(TO DO): Transcribe the listing in full, excluding any pictures.

Start of Block

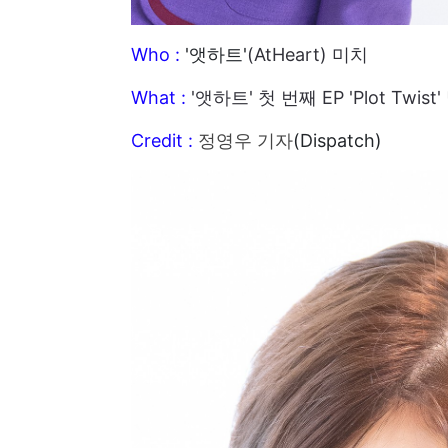
Who :
'앳하트'
(AtHeart) 미치
What :
'앳하트' 첫 번째 EP 'Plot Twi
Credit :
정영우 기자
(Dispatch)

End of Block

(WRITTEN ANSWER):
Who :
'앳하트'
(AtHeart) 미치
What :
'앳하트' 첫 번째 EP 'Plot Twi
Credit :
정영우 기자
(Dispatch)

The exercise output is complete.